Start of Block

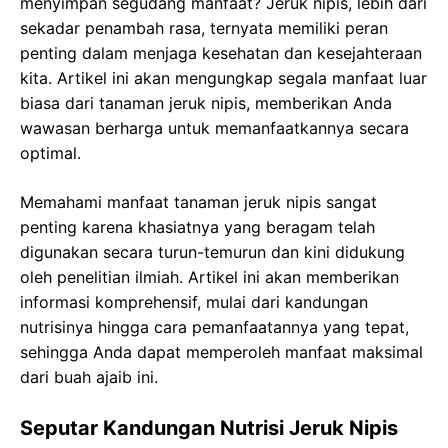
menyimpan segudang manfaat? Jeruk nipis, lebih dari
sekadar penambah rasa, ternyata memiliki peran
penting dalam menjaga kesehatan dan kesejahteraan
kita. Artikel ini akan mengungkap segala manfaat luar
biasa dari tanaman jeruk nipis, memberikan Anda
wawasan berharga untuk memanfaatkannya secara
optimal.
Memahami manfaat tanaman jeruk nipis sangat
penting karena khasiatnya yang beragam telah
digunakan secara turun-temurun dan kini didukung
oleh penelitian ilmiah. Artikel ini akan memberikan
informasi komprehensif, mulai dari kandungan
nutrisinya hingga cara pemanfaatannya yang tepat,
sehingga Anda dapat memperoleh manfaat maksimal
dari buah ajaib ini.
Seputar Kandungan Nutrisi Jeruk Nipis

End of Block

◆ What needs to be done:
With "tanaman" as the string to match, show every line of the entries above that has it.

◆ Completed exercise:
biasa dari tanaman jeruk nipis, memberikan Anda
Memahami manfaat tanaman jeruk nipis sangat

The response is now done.